Quando divulguei que a próxima obra a ser discutida no Clube do Livro seria este “Caderno Proibido“, de Alba de Céspedes, umas três ou quatro amigas me mandaram mensagens dizendo que o livro é ótimo. Já entrei na leitura com altas expectativas.
Na verdade, ler este livro é quase entrar na cabeça de Valeria Cossati, nossa protagonista.

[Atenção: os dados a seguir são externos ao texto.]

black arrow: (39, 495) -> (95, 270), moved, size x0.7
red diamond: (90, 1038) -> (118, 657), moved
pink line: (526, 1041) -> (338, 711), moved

Isso porque o livro inteiro é o diário que ela mantém entre 26 de novembro de 1950 e 27 de maio do ano seguinte.
Seis meses de relatos minuciosos da vida íntima de Valeria, de seu relacionamento com o marido, os filhos, as amigas, os pais, os colegas de trabalho. Mas também de autodescoberta, de análises profundas que ela nunca tinha se dado ao trabalho de fazer, e que acabam por gerar um dilema entre a busca por sua liberdade e felicidade e a manutenção de sua identidade (ou reputação), construída ao longo de seus 43 anos de vida (a idade é muito importante nesta história), e fundamentada basicamente em convicções sustentadas na moral católica da época.

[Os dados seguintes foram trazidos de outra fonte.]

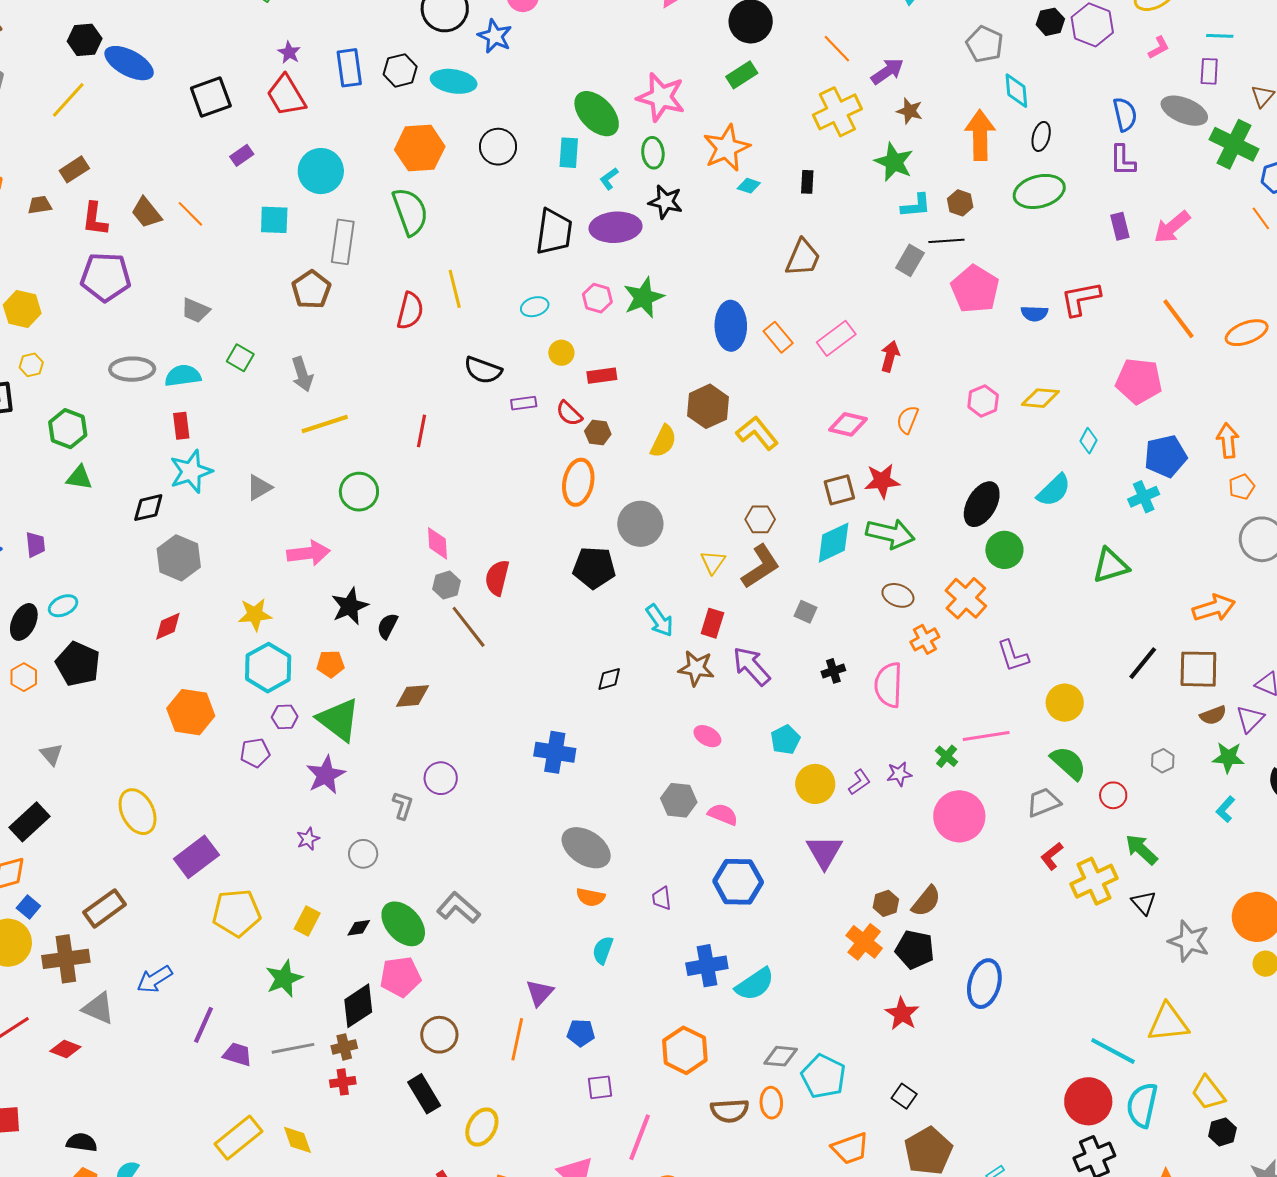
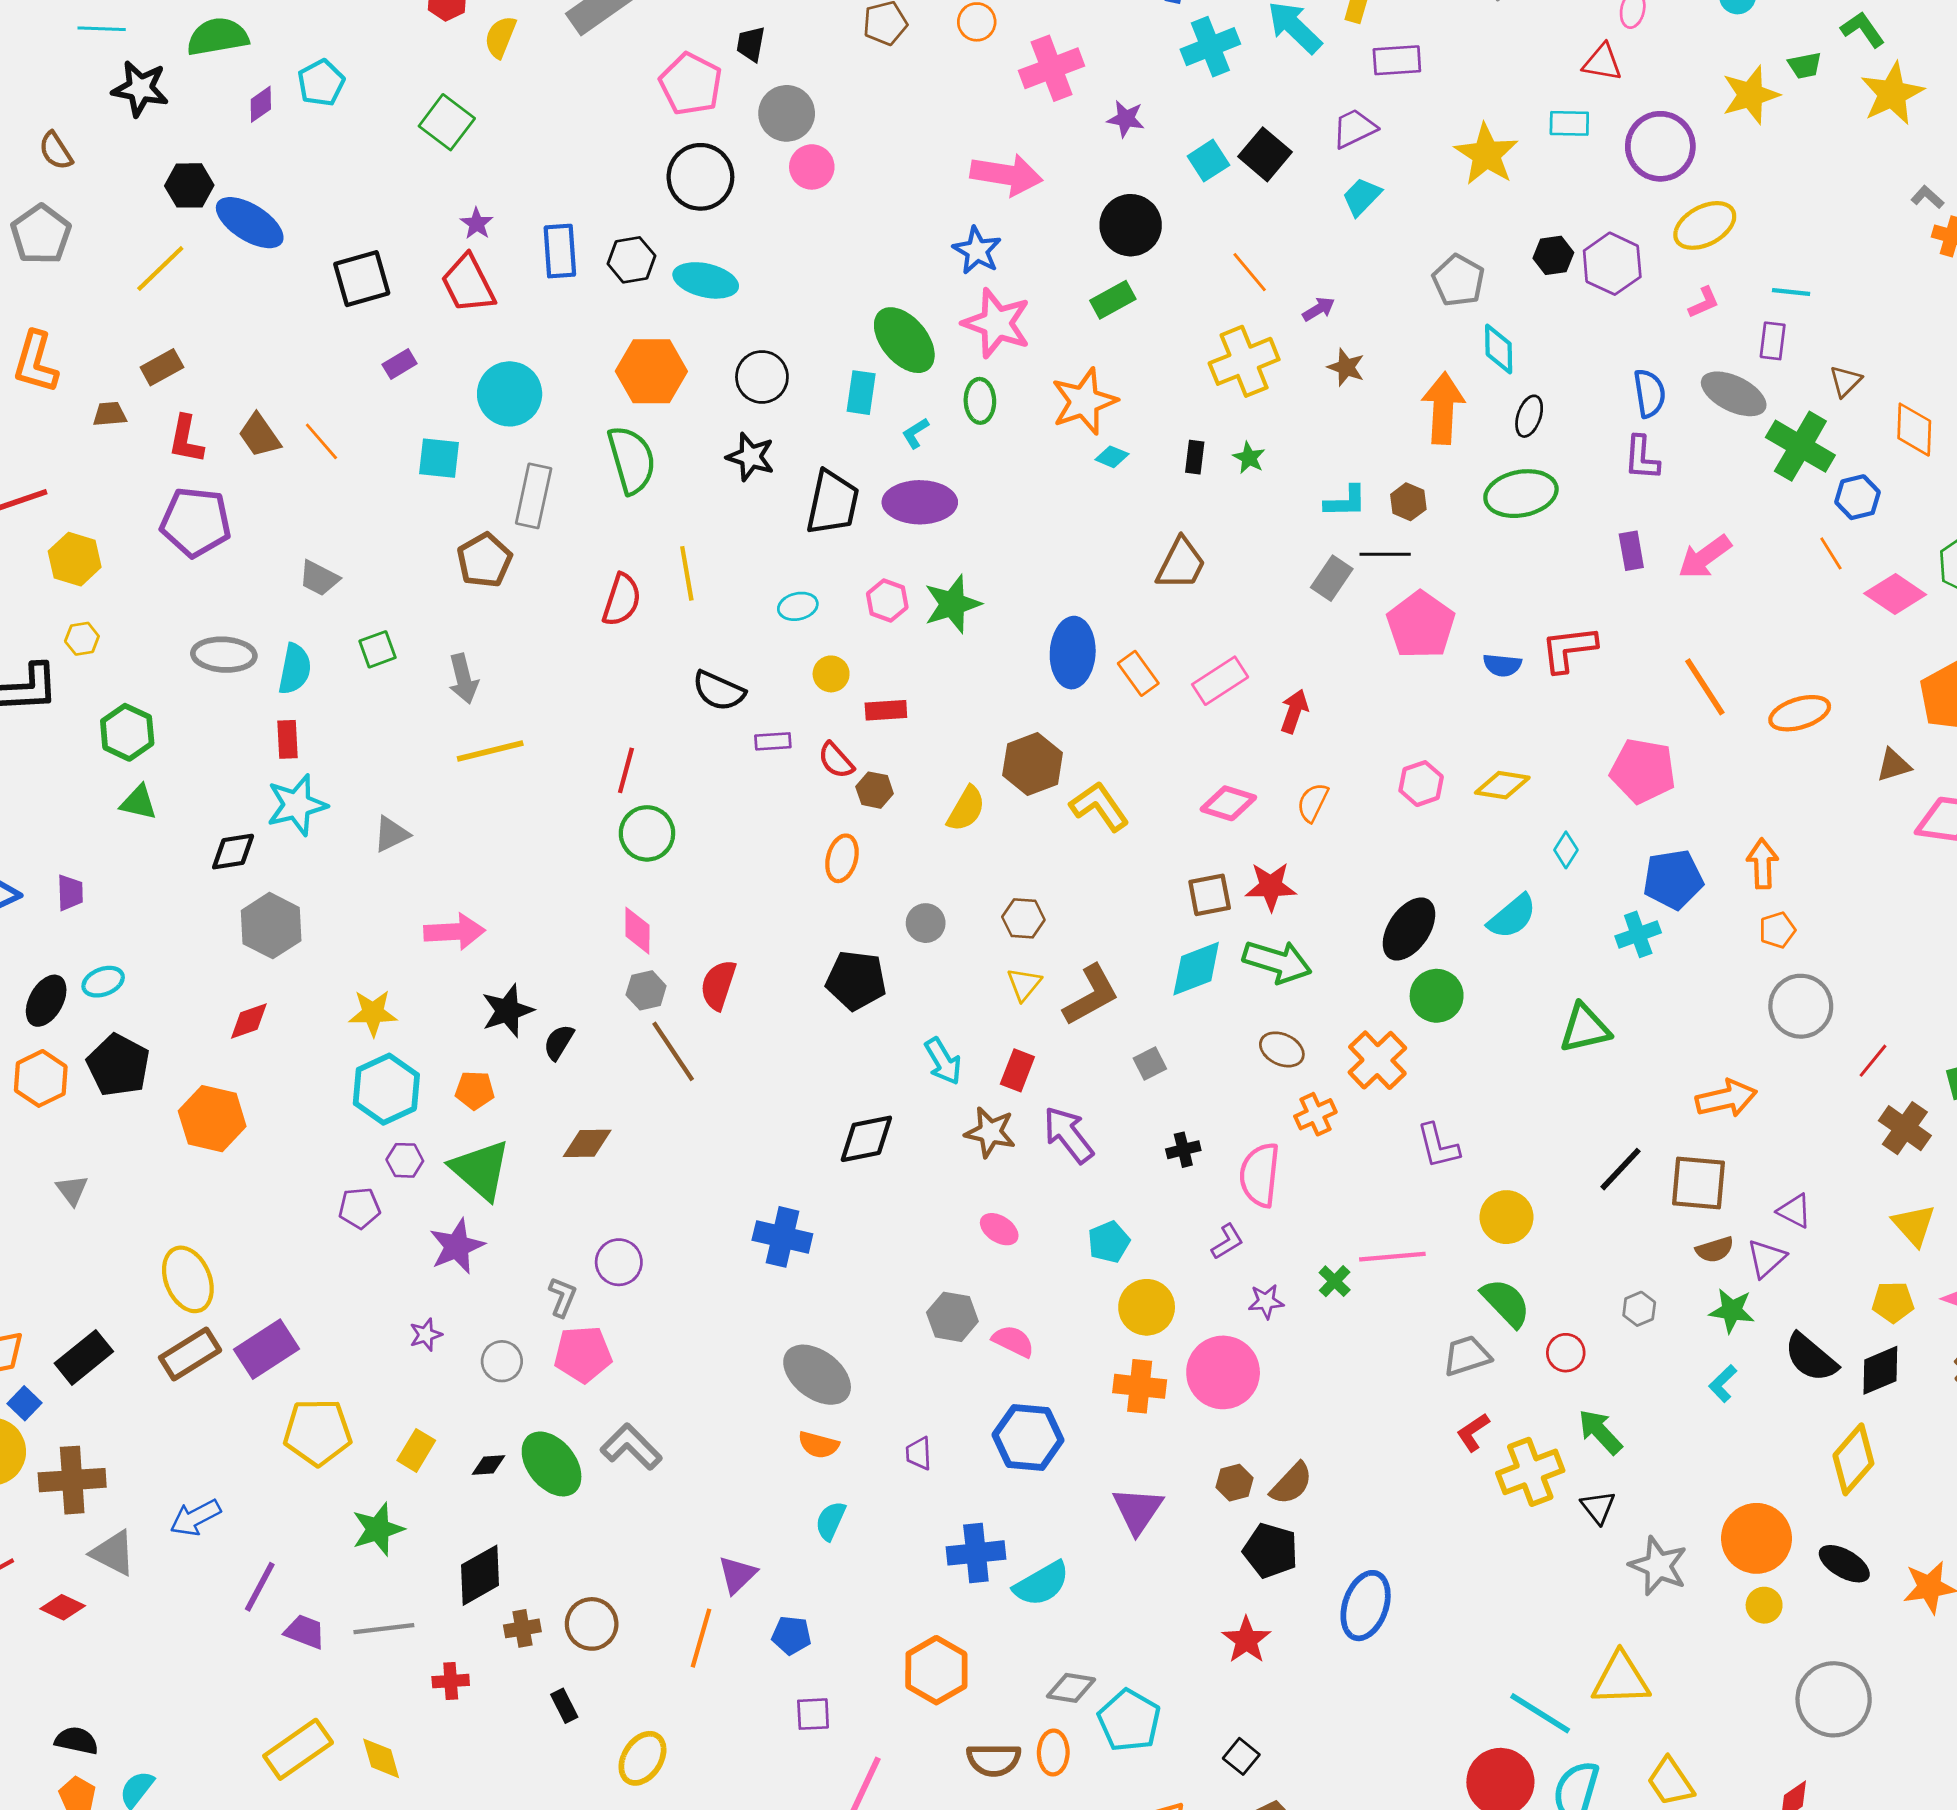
blue star: (495, 36) -> (977, 250), moved
purple arrow: (887, 71) -> (1319, 309), size x0.7
green star: (894, 162) -> (1249, 458), moved, size x0.6
black star: (665, 202) -> (751, 457), moved
green square: (240, 358) -> (378, 649), turned 36
cyan semicircle: (183, 376) -> (295, 669), turned 105
orange ellipse: (578, 482) -> (842, 858), size x0.7
green circle: (359, 492) -> (647, 833), moved
brown hexagon: (760, 519) -> (1023, 918), moved
gray circle: (640, 524) -> (926, 923), size x0.6
gray square: (806, 612) -> (1150, 1064), turned 35
orange hexagon: (24, 677) -> (41, 1078), size x1.4
black diamond: (609, 679) -> (866, 1139), size x1.6
orange hexagon: (191, 712) -> (212, 1119), moved
purple L-shape: (859, 782) -> (1227, 1242), moved
pink circle: (959, 816) -> (1223, 1372), moved
black rectangle: (30, 822) -> (84, 1357), moved
purple triangle: (824, 852) -> (1138, 1510), moved
brown rectangle: (105, 908) -> (190, 1354), moved
orange cross: (864, 942) -> (1140, 1386), moved, turned -36
pink pentagon: (400, 977) -> (583, 1354), moved
brown cross: (344, 1047) -> (522, 1628), moved
black rectangle: (424, 1094) -> (564, 1706), size x0.6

O diário começa de forma despretensiosa, sem nada que pudesse depor contra Valeria, mas mesmo assim ela faz questão de mantê-lo escondido – proibido –, e esconder o simples ato de estar escrevendo sobre sua vida, como se fosse errado, como se fosse um crime.

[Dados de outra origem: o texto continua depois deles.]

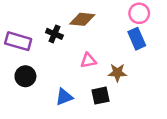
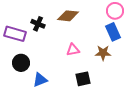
black cross: (54, 34) -> (38, 24), moved
brown star: (117, 73) -> (103, 53), moved
blue triangle: (64, 97) -> (40, 80), moved

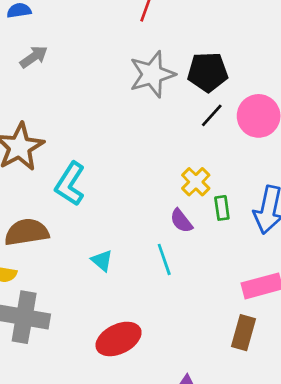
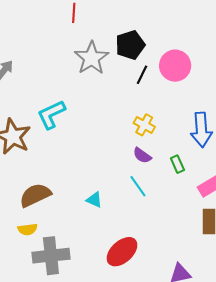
cyan L-shape: (70, 184) -> (51, 114), moved, turned 48
green rectangle: (222, 208) -> (177, 164), moved

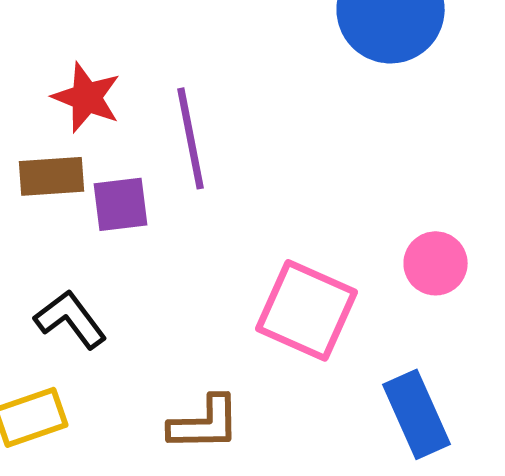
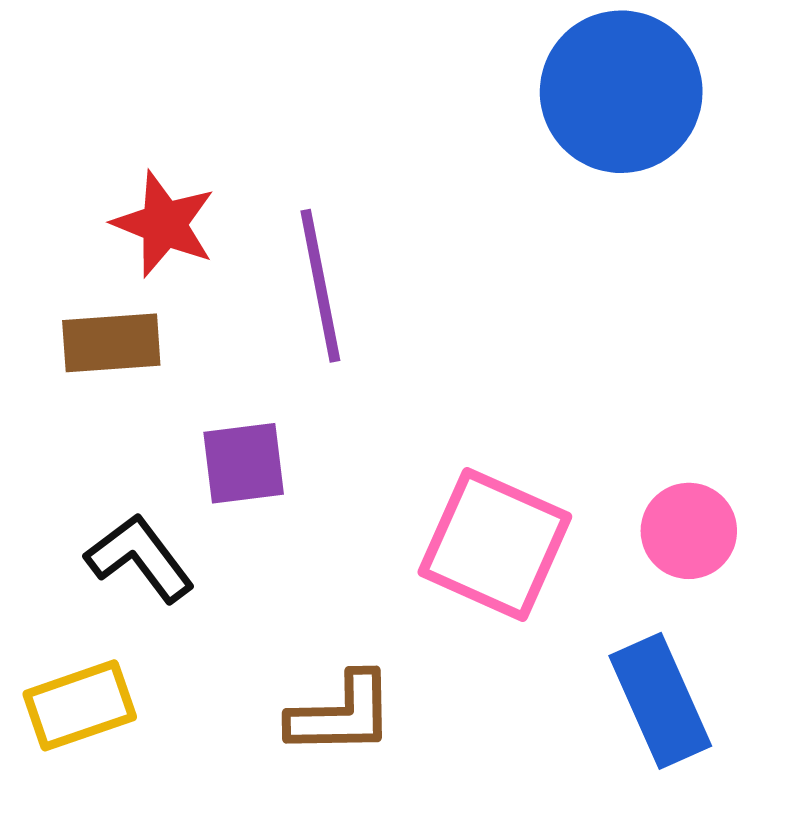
purple square: (121, 204) -> (244, 463), moved
pink circle: (436, 263) -> (689, 531), moved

Aos poucos, no entanto, ela vai realmente colocando pensamentos e ações que desabrocham a partir desses pensamentos e que ela não gostaria que fossem conhecidos por mais ninguém. Segredos. Intimidades. Coisas que ela não gosta de admitir nem para si, mas que a sinceridade de sua conversa com o caderno propicia.
Ela mesma se assusta com o que o caderno provoca nela, e muitas vezes escreve sobre o ato de escrever, ou diz que o caderno é como um “diabo”. Como nestes trechos:
Embora muitas vezes pense em se desfazer do caderno, ou o veja como um problema, ela também admite em vários trechos que ele se tornou um dos seus momentos mais prazerosos do dia. Um momento em que pode ser livre e sincera, pode ser ela mesma.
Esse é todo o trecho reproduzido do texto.